U.S. Secretary of Agriculture Brook Rollins announced a reorganization of the department Thursday, designed to refocus its core operations to better align with its founding mission of supporting American farming, ranching, and forestry.
The USDA's workforce increased 8% while employee salaries increased 14.5% over the past four years, despite no increase in service to the department's core constituencies, Rollins said. A review found the USDA was bloated, expensive, and unsustainable, the department said.
"It is long past time the Department better serve the great and patriotic farmers, ranchers, and producers we are mandated to support," said Rollins. "We will do so through a transparent and common-sense process that preserves USDA's critical health and public safety services the American public relies on. We will do right by the great American people who we serve and with respect to the thousands of hardworking USDA employees who so nobly serve their country."

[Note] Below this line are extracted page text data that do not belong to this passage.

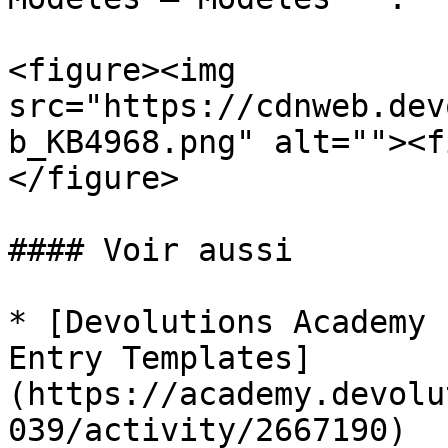
<figure><img 
src="https://cdnweb.dev
b_KB4968.png" alt=""><f
</figure>

#### Voir aussi

* [Devolutions Academy 
Entry Templates]
(https://academy.devolu
039/activity/2667190)
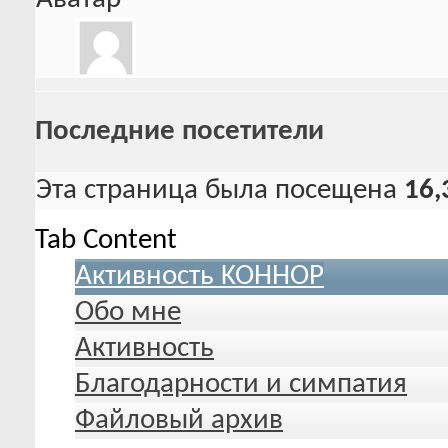
Последние посетители
Эта страница была посещена
16,
Tab Content
Активность KOHHOP
Обо мне
Активность
Благодарности и симпатия
Файловый архив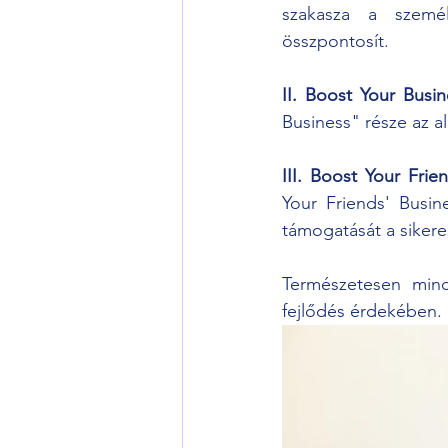
szakasza a személ
összpontosít.
II. Boost Your Busin
Business" része az al
III. Boost Your Frie
Your Friends' Busin
támogatását a sikere
Természetesen mind
fejlődés érdekében.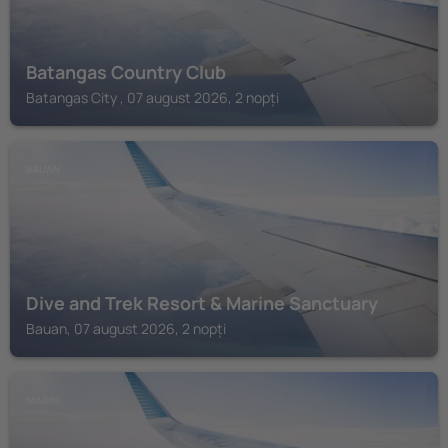
Batangas Country Club
Batangas City , 07 august 2026, 2 nopți
BAUAN
Dive and Trek Resort & Marine Sanctuary
Bauan, 07 august 2026, 2 nopți
MABINI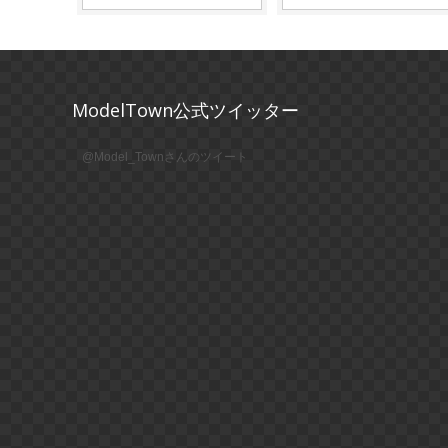
ModelTown公式ツイッター
@Model_Townさんのツイート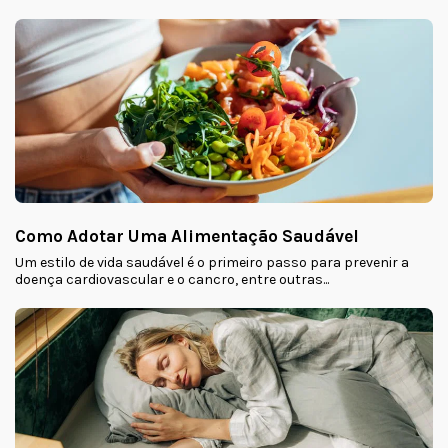
Como Adotar Uma Alimentação Saudável
Um estilo de vida saudável é o primeiro passo para prevenir a
doença cardiovascular e o cancro, entre outras...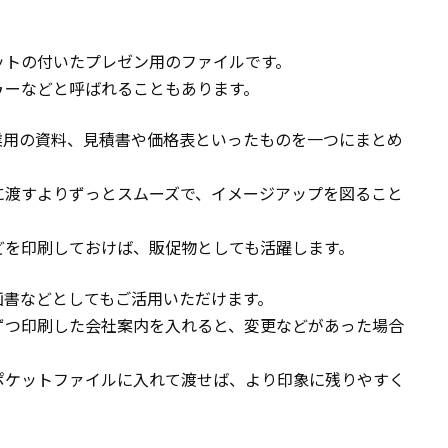
ットの付いたプレゼン用のファイルです。
ゥーなどと呼ばれることもあります。
業用の資料、見積書や価格表といったものを一つにまとめ
に渡すよりずっとスムーズで、イメージアップを図ること
どを印刷しておけば、販促物としても活躍します。
画書などとしてもご活用いただけます。
ずつ印刷した会社案内を入れると、変更などがあった場合
ポケットファイルに入れて渡せば、より印象に残りやすく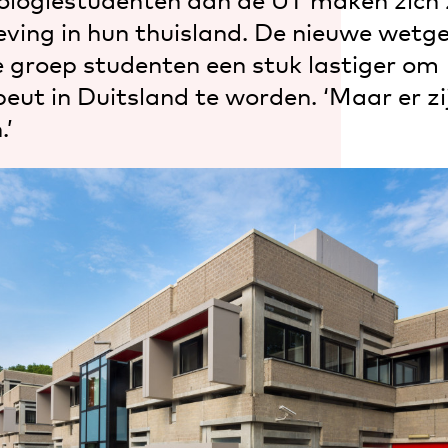
ologiestudenten aan de UT maken zich 
ving in hun thuisland. De nieuwe wetg
e groep studenten een stuk lastiger om
eut in Duitsland te worden. ‘Maar er z
.’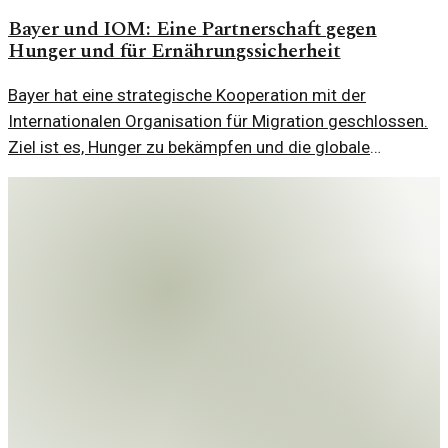
Bayer und IOM: Eine Partnerschaft gegen
Hunger und für Ernährungssicherheit
Bayer hat eine strategische Kooperation mit der
Internationalen Organisation für Migration geschlossen.
Ziel ist es, Hunger zu bekämpfen und die globale
Ernährungssicherheit zu stärken.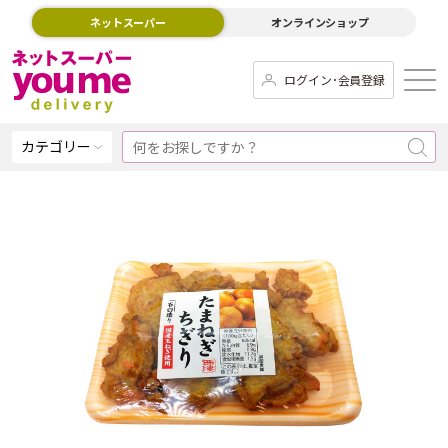
ネットスーパー
オンラインショップ
ログイン･会員登録
カテゴリー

The reorganization consists of four pillars:
- Ensure the size of USDA's workforce aligns with available financial resources and agricultural priorities
- Bring USDA closer to its customers
- Eliminate management layers and bureaucracy
- Consolidate redundant support functions
The USDA said it plans to relocate staff from its agency headquarters to five locations and expects no more than 2,000 employees will remain in its D.C. headquarters. The five hub locations are in Raleigh, Kansas City, Indianapolis, Fort Collins, Colorado, and Salt Lake City.
The department has also seen a reduction in its workforce through voluntary retirements. More than 15,000 employees have voluntarily elected deferred resignation, the USDA said.